→ **Source data**
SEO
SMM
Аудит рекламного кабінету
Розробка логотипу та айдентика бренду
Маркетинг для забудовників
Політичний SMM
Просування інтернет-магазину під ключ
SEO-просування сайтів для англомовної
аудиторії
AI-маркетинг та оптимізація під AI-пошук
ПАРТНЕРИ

→ **Task directions**
Would you please write out the entries again exactly?

→ **Task answer**
SEO
SMM
Аудит рекламного кабінету
Розробка логотипу та айдентика бренду
Маркетинг для забудовників
Політичний SMM
Просування інтернет-магазину під ключ
SEO-просування сайтів для англомовної
аудиторії
AI-маркетинг та оптимізація під AI-пошук
ПАРТНЕРИ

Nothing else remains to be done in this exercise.